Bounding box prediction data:
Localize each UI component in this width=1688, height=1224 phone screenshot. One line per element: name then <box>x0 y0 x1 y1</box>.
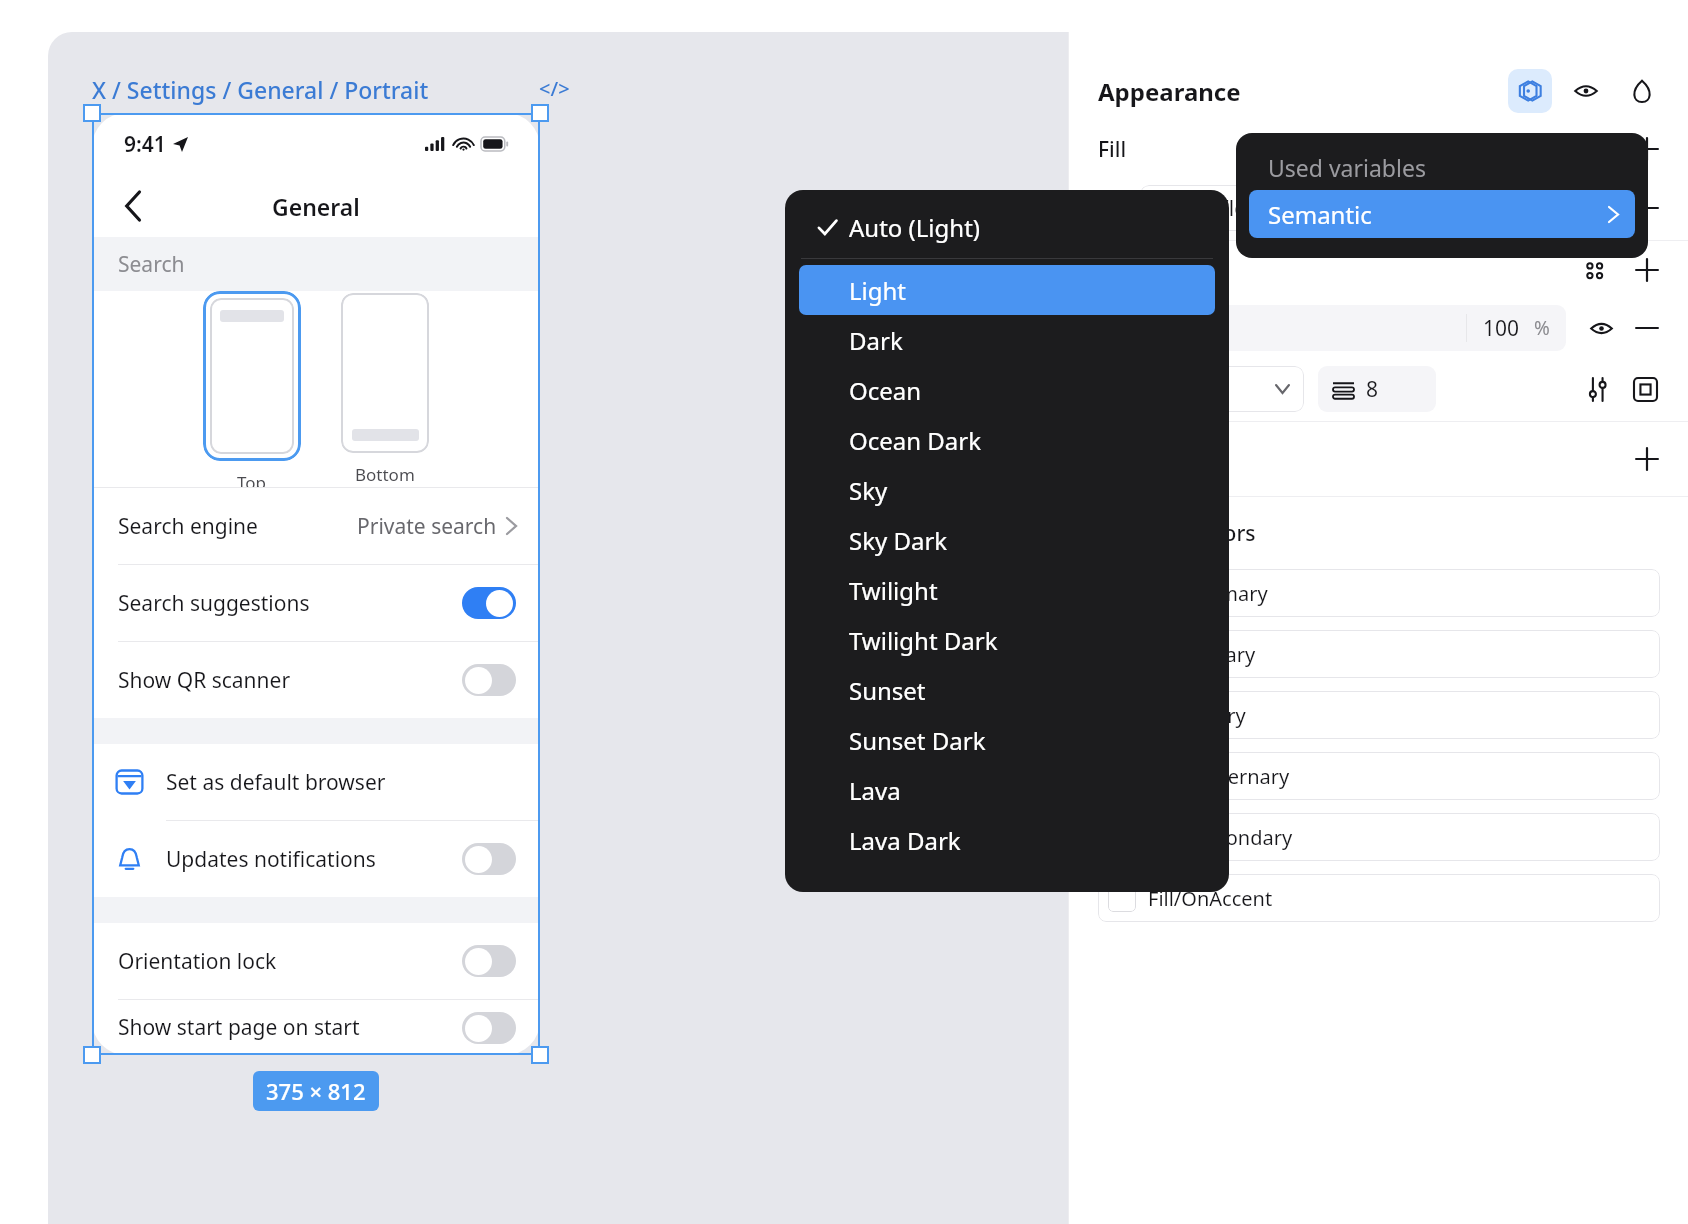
staticText: Lava <box>849 774 901 807</box>
button[interactable]: Toggle <box>462 843 516 875</box>
staticText: Search suggestions <box>118 589 310 618</box>
button[interactable]: Stroke visibility <box>1586 313 1616 343</box>
button[interactable]: Twilight <box>799 565 1215 615</box>
button[interactable]: Lava <box>799 765 1215 815</box>
staticText: Appearance <box>1098 75 1241 108</box>
button[interactable]: Text/Secondary <box>1098 813 1660 861</box>
button[interactable]: Toggle <box>462 945 516 977</box>
staticText: Used variables <box>1268 152 1426 183</box>
staticText: Lava Dark <box>849 824 961 857</box>
button[interactable]: Search engine <box>92 488 540 564</box>
button[interactable]: Remove fill <box>1634 195 1660 221</box>
button[interactable] <box>341 293 429 453</box>
button[interactable]: Stroke variables <box>1583 259 1606 282</box>
staticText: Sunset <box>849 674 926 707</box>
staticText: X / Settings / General / Portrait <box>92 74 429 105</box>
staticText: Semantic <box>1268 198 1372 231</box>
button[interactable]: Preview <box>1568 73 1604 109</box>
button[interactable]: Auto (Light) <box>799 202 1215 252</box>
staticText: Fill/OnAccent <box>1148 885 1273 912</box>
staticText: Top <box>237 471 267 487</box>
staticText: Orientation lock <box>118 947 277 976</box>
button[interactable]: Twilight Dark <box>799 615 1215 665</box>
button[interactable]: X / Settings / General / Portrait <box>92 74 429 105</box>
button[interactable]: Used variables <box>1236 144 1648 190</box>
staticText: Fill <box>1098 135 1127 164</box>
button[interactable]: Toggle <box>462 1012 516 1044</box>
button[interactable]: Orientation lock <box>92 923 540 999</box>
staticText: Dark <box>849 324 903 357</box>
staticText: Search <box>118 250 185 279</box>
staticText: Text/Primary <box>1148 580 1268 607</box>
staticText: 375 × 812 <box>266 1076 366 1106</box>
button[interactable]: Text/Primary <box>1098 569 1660 617</box>
button[interactable]: Add effect <box>1634 446 1660 472</box>
button[interactable]: Color <box>1624 73 1660 109</box>
button[interactable] <box>203 291 301 461</box>
button[interactable]: Advanced stroke <box>1582 374 1612 404</box>
staticText: Auto (Light) <box>849 211 981 244</box>
button[interactable]: Add fill <box>1634 136 1660 162</box>
button[interactable]: Fill/Primary <box>1098 630 1660 678</box>
button[interactable]: Sunset Dark <box>799 715 1215 765</box>
staticText: General <box>272 191 360 222</box>
staticText: Bottom <box>355 463 415 486</box>
button[interactable]: Lava Dark <box>799 815 1215 865</box>
staticText: Set as default browser <box>166 768 386 797</box>
staticText: Sunset Dark <box>849 724 986 757</box>
button[interactable]: Semantic <box>1249 190 1635 238</box>
button[interactable]: Show start page on start <box>92 1000 540 1055</box>
staticText: Light <box>849 274 907 307</box>
button[interactable]: Outside <box>1098 366 1304 412</box>
button[interactable]: Dark <box>799 315 1215 365</box>
staticText: Search engine <box>118 512 258 541</box>
staticText: Twilight <box>849 574 938 607</box>
button[interactable]: Fill/OnAccent <box>1098 874 1660 922</box>
staticText: Twilight Dark <box>849 624 998 657</box>
button[interactable]: 8 <box>1318 366 1436 412</box>
button[interactable]: Toggle <box>462 664 516 696</box>
button[interactable]: Show QR scanner <box>92 642 540 718</box>
staticText: Updates notifications <box>166 845 376 874</box>
button[interactable]: Updates notifications <box>92 821 540 897</box>
staticText: Fill/Primary <box>1148 641 1256 668</box>
staticText: 9:41 <box>124 130 166 159</box>
button[interactable]: E4E5EB <box>1139 305 1566 351</box>
staticText: Ocean <box>849 374 922 407</box>
staticText: Fill/Senary <box>1148 702 1246 729</box>
button[interactable]: Fill/Senary <box>1098 691 1660 739</box>
button[interactable]: Sunset <box>799 665 1215 715</box>
button[interactable]: Add stroke <box>1634 257 1660 283</box>
button[interactable]: Sky <box>799 465 1215 515</box>
button[interactable]: Stroke style <box>1630 374 1660 404</box>
button[interactable]: Code <box>536 70 572 106</box>
staticText: Private search <box>357 512 497 541</box>
button[interactable]: Ocean Dark <box>799 415 1215 465</box>
button[interactable]: Fill/Quaternary <box>1098 752 1660 800</box>
staticText: Ocean Dark <box>849 424 982 457</box>
staticText: 8 <box>1366 375 1379 404</box>
button[interactable]: Search <box>92 237 540 291</box>
button[interactable]: Layer/Floor-1 <box>1140 185 1610 231</box>
button[interactable]: Toggle <box>462 587 516 619</box>
button[interactable]: Light <box>799 265 1215 315</box>
button[interactable]: Set as default browser <box>92 744 540 820</box>
button[interactable]: Variables <box>1508 69 1552 113</box>
staticText: Layer/Floor-1 <box>1156 194 1287 223</box>
button[interactable]: Sky Dark <box>799 515 1215 565</box>
staticText: % <box>1534 315 1550 341</box>
button[interactable]: Remove stroke <box>1634 315 1660 341</box>
staticText: Stroke <box>1098 256 1163 285</box>
button[interactable]: Ocean <box>799 365 1215 415</box>
staticText: Show start page on start <box>118 1013 360 1042</box>
button[interactable]: Search suggestions <box>92 565 540 641</box>
staticText: Show QR scanner <box>118 666 291 695</box>
staticText: Fill/Quaternary <box>1148 763 1290 790</box>
staticText: Sky Dark <box>849 524 948 557</box>
button[interactable]: Back <box>108 181 158 231</box>
staticText: Text/Secondary <box>1148 824 1293 851</box>
staticText: 100 <box>1483 314 1520 343</box>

### [EXERCISE]
Nothing but the text is wanted: repeat the data above exactly, without its images.

### [OUTPUT FOR THIS TASK]
Localize each UI component in this width=1688, height=1224 phone screenshot. One line per element: name then <box>x0 y0 x1 y1</box>.
staticText: Lava <box>849 774 901 807</box>
button[interactable]: Toggle <box>462 843 516 875</box>
staticText: Search suggestions <box>118 589 310 618</box>
button[interactable]: Stroke visibility <box>1586 313 1616 343</box>
button[interactable]: Twilight <box>799 565 1215 615</box>
button[interactable]: Lava <box>799 765 1215 815</box>
staticText: Appearance <box>1098 75 1241 108</box>
button[interactable]: Text/Secondary <box>1098 813 1660 861</box>
button[interactable]: Toggle <box>462 945 516 977</box>
staticText: Used variables <box>1268 152 1426 183</box>
staticText: Lava Dark <box>849 824 961 857</box>
button[interactable]: Search engine <box>92 488 540 564</box>
button[interactable]: Remove fill <box>1634 195 1660 221</box>
button[interactable] <box>341 293 429 453</box>
button[interactable]: Stroke variables <box>1583 259 1606 282</box>
staticText: Sunset <box>849 674 926 707</box>
staticText: X / Settings / General / Portrait <box>92 74 429 105</box>
staticText: Semantic <box>1268 198 1372 231</box>
button[interactable]: Preview <box>1568 73 1604 109</box>
button[interactable]: Auto (Light) <box>799 202 1215 252</box>
staticText: Fill/OnAccent <box>1148 885 1273 912</box>
staticText: Top <box>237 471 267 487</box>
staticText: Orientation lock <box>118 947 277 976</box>
button[interactable]: Twilight Dark <box>799 615 1215 665</box>
button[interactable]: X / Settings / General / Portrait <box>92 74 429 105</box>
button[interactable]: Used variables <box>1236 144 1648 190</box>
staticText: Fill <box>1098 135 1127 164</box>
button[interactable]: Toggle <box>462 1012 516 1044</box>
button[interactable]: Orientation lock <box>92 923 540 999</box>
staticText: Dark <box>849 324 903 357</box>
staticText: Search <box>118 250 185 279</box>
staticText: Text/Primary <box>1148 580 1268 607</box>
staticText: 375 × 812 <box>266 1076 366 1106</box>
button[interactable]: Text/Primary <box>1098 569 1660 617</box>
button[interactable]: Add effect <box>1634 446 1660 472</box>
button[interactable]: Color <box>1624 73 1660 109</box>
button[interactable] <box>203 291 301 461</box>
button[interactable]: Advanced stroke <box>1582 374 1612 404</box>
staticText: Auto (Light) <box>849 211 981 244</box>
button[interactable]: Add fill <box>1634 136 1660 162</box>
button[interactable]: Fill/Primary <box>1098 630 1660 678</box>
button[interactable]: Sunset Dark <box>799 715 1215 765</box>
staticText: General <box>272 191 360 222</box>
staticText: Bottom <box>355 463 415 486</box>
button[interactable]: Lava Dark <box>799 815 1215 865</box>
staticText: Set as default browser <box>166 768 386 797</box>
staticText: Sunset Dark <box>849 724 986 757</box>
button[interactable]: Semantic <box>1249 190 1635 238</box>
button[interactable]: Show start page on start <box>92 1000 540 1055</box>
staticText: Light <box>849 274 907 307</box>
button[interactable]: Outside <box>1098 366 1304 412</box>
button[interactable]: Dark <box>799 315 1215 365</box>
staticText: Search engine <box>118 512 258 541</box>
staticText: Twilight <box>849 574 938 607</box>
button[interactable]: Fill/OnAccent <box>1098 874 1660 922</box>
staticText: Twilight Dark <box>849 624 998 657</box>
button[interactable]: 8 <box>1318 366 1436 412</box>
button[interactable]: Toggle <box>462 664 516 696</box>
button[interactable]: Show QR scanner <box>92 642 540 718</box>
staticText: Updates notifications <box>166 845 376 874</box>
button[interactable]: Updates notifications <box>92 821 540 897</box>
staticText: Fill/Primary <box>1148 641 1256 668</box>
staticText: 9:41 <box>124 130 166 159</box>
button[interactable]: E4E5EB <box>1139 305 1566 351</box>
staticText: Ocean <box>849 374 922 407</box>
staticText: Fill/Senary <box>1148 702 1246 729</box>
button[interactable]: Fill/Senary <box>1098 691 1660 739</box>
button[interactable]: Sunset <box>799 665 1215 715</box>
button[interactable]: Add stroke <box>1634 257 1660 283</box>
button[interactable]: Sky <box>799 465 1215 515</box>
button[interactable]: Stroke style <box>1630 374 1660 404</box>
button[interactable]: Code <box>536 70 572 106</box>
staticText: Private search <box>357 512 497 541</box>
button[interactable]: Ocean Dark <box>799 415 1215 465</box>
button[interactable]: Fill/Quaternary <box>1098 752 1660 800</box>
staticText: Ocean Dark <box>849 424 982 457</box>
staticText: 8 <box>1366 375 1379 404</box>
button[interactable]: Search <box>92 237 540 291</box>
button[interactable]: Layer/Floor-1 <box>1140 185 1610 231</box>
button[interactable]: Toggle <box>462 587 516 619</box>
button[interactable]: Light <box>799 265 1215 315</box>
button[interactable]: Set as default browser <box>92 744 540 820</box>
button[interactable]: Variables <box>1508 69 1552 113</box>
staticText: Layer/Floor-1 <box>1156 194 1287 223</box>
button[interactable]: Sky Dark <box>799 515 1215 565</box>
staticText: % <box>1534 315 1550 341</box>
button[interactable]: Remove stroke <box>1634 315 1660 341</box>
staticText: Stroke <box>1098 256 1163 285</box>
button[interactable]: Ocean <box>799 365 1215 415</box>
staticText: Show start page on start <box>118 1013 360 1042</box>
button[interactable]: Search suggestions <box>92 565 540 641</box>
staticText: Show QR scanner <box>118 666 291 695</box>
staticText: Fill/Quaternary <box>1148 763 1290 790</box>
staticText: Sky Dark <box>849 524 948 557</box>
button[interactable]: Back <box>108 181 158 231</box>
staticText: Text/Secondary <box>1148 824 1293 851</box>
staticText: 100 <box>1483 314 1520 343</box>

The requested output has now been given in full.